Dr. Paweł Rutkowski, aged 38, the creator and head of the Section for Sign Linguistics at the University of Warsaw, is a general linguist and a specialist in the field of syntax of natural languages, carrying out research on Polish Sign Language (polski język migowy — PJM). He is the author of more than one hundred academic publications and textbooks, including several dozen papers published internationally. He has been awarded a number of prizes, grants and scholarships by such institutions as the Foundation for Polish Science, Polish Ministry of Science and Higher Education, National Science Centre, Poland, Polish–U.S. Fulbright Commission, Kosciuszko Foundation and DAAD. He has made long-term research visits to the USA (Yale University, Wayne State University) and to leading European universities (Oxford, Madrid, Potsdam).

Dr.
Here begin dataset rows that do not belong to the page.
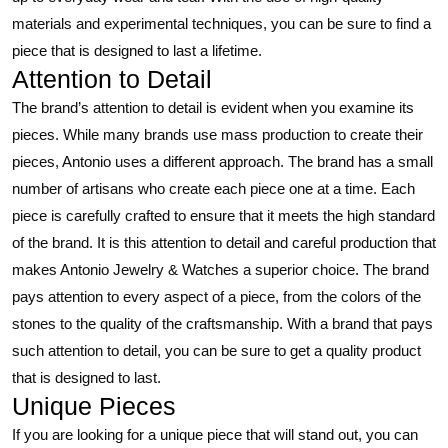
materials and experimental techniques, you can be sure to find a
piece that is designed to last a lifetime.
Attention to Detail
The brand’s attention to detail is evident when you examine its
pieces. While many brands use mass production to create their
pieces, Antonio uses a different approach. The brand has a small
number of artisans who create each piece one at a time. Each
piece is carefully crafted to ensure that it meets the high standard
of the brand. It is this attention to detail and careful production that
makes Antonio Jewelry & Watches a superior choice. The brand
pays attention to every aspect of a piece, from the colors of the
stones to the quality of the craftsmanship. With a brand that pays
such attention to detail, you can be sure to get a quality product
that is designed to last.
Unique Pieces
If you are looking for a unique piece that will stand out, you can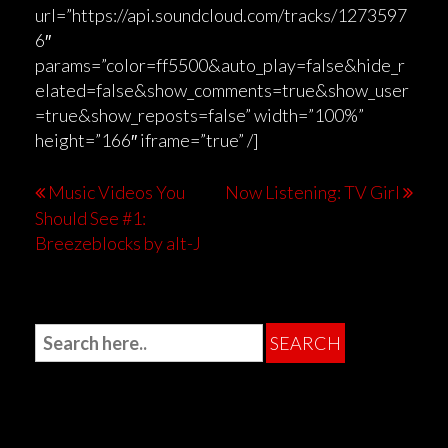
url=”https://api.soundcloud.com/tracks/1273597
6″
params=”color=ff5500&auto_play=false&hide_r
elated=false&show_comments=true&show_user
=true&show_reposts=false” width=”100%”
height=”166″ iframe=”true” /]
Music Videos You
Now Listening: TV Girl
Should See #1:
Breezeblocks by alt-J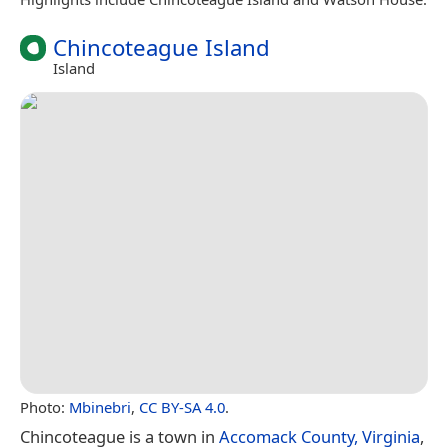
Chincoteague Island
Island
Photo:
Mbinebri
,
CC BY-SA 4.0
.
Chincoteague is a town in
Accomack County, Virginia
,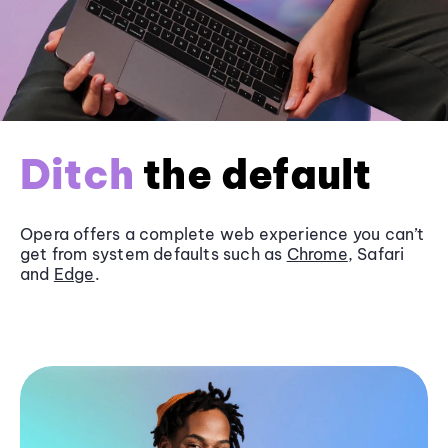
Ditch
the default
Opera offers a complete web experience you can’t
get from system defaults such as
Chrome
, Safari
and
Edge
.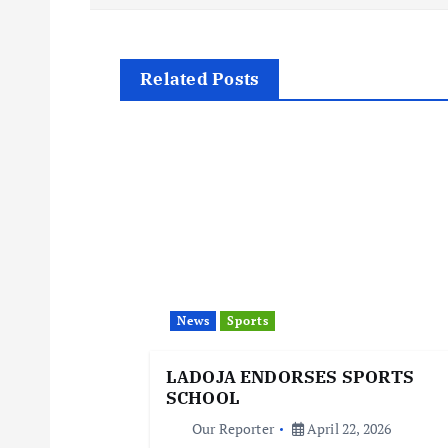
s
t
Related Posts
n
a
v
i
News
Sports
g
LADOJA ENDORSES SPORTS
SCHOOL
a
Our Reporter
April 22, 2026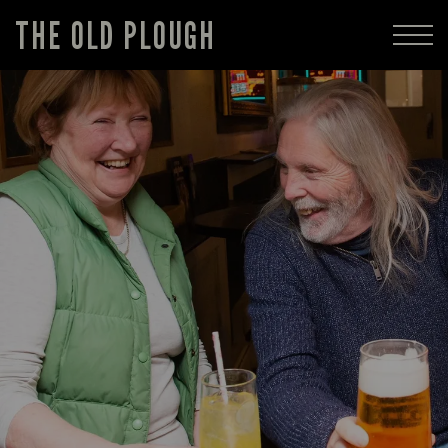
THE OLD PLOUGH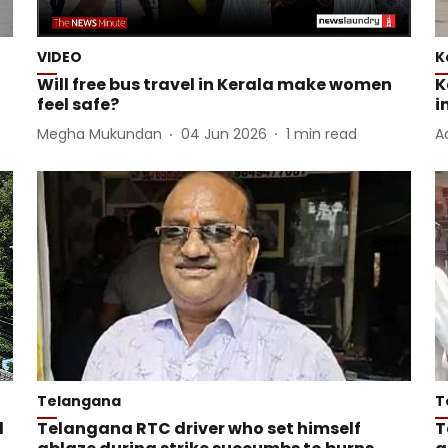
VIDEO
K
Will free bus travel in Kerala make women
K
feel safe?
i
Megha Mukundan
04 Jun 2026
1
min read
A
Telangana
T
l
Telangana RTC driver who set himself
T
Rutkowski’s main research goal in the last five years has been to conduct an extensive corpus-based investigation into the grammar and lexicon of PJM. His team is compiling the first-ever large-scale corpus of PJM. The underlying idea is to gather video data consisting of elicited and spontaneous sign language utterances, produced by signers who either have deaf parents or have used PJM since early school age.
The results of this corpus project were used as the empirical basis for the Corpus-based Dictionary of Polish Sign Language, the first dictionary of that language prepared in compliance with modern lexicographical standards. The dictionary is an open-access publication, available freely at the following address: www.slownikpjm.uw.edu.pl/en/.

Dr. Rutkowski is the winner of the Adam Kilgarriff Prize.

Ben Zimmer

Defining the Digital Dictionary:
How to Build More Useful Online Lexical References

Ben Zimmer is a linguist, lexicographer, and all-around word nut. He is the language columnist for The Wall Street Journal and former columnist for The Boston Globe and The New York Times Magazine. Zimmer has worked as the executive editor of Vocabulary.com and the Visual Thesaurus. He was also editor for American dictionaries at Oxford University Press and a consultant to the Oxford English Dictionary. His writing about language has appeared in The Atlantic, The New York Times Book Review, Forbes, and Slate. He has been interviewed widely about words and language on radio and television.

Zimmer studied linguistics as an undergraduate at Yale University and linguistic anthropology as a graduate student at the University of Chicago. He conducted linguistic fieldwork in Indonesia, and taught courses on language and culture at UCLA, Kenyon College, and Rutgers University. In 2005, as a research associate at the University of Pennsylvania’s Institute for Research in Cognitive Science, he began contributing to Language Log, a group blog on language and linguistics.
Zimmer is the Chair of the New Words Committee of the American Dialect Society and has served on the society’s Executive Council. He organizes the selection of the ADS Word of the Year at the society’s annual conference and edits the quarterly feature “Among the New Words” for the journal American Speech. He is also active in the Dictionary Society of North America.

Zimmer was awarded the Linguistic Society of America’s first ever Linguistics Journalism Award in 2015. In 2016, he was the recipient of a Poynter Fellowship in Journalism at Yale University.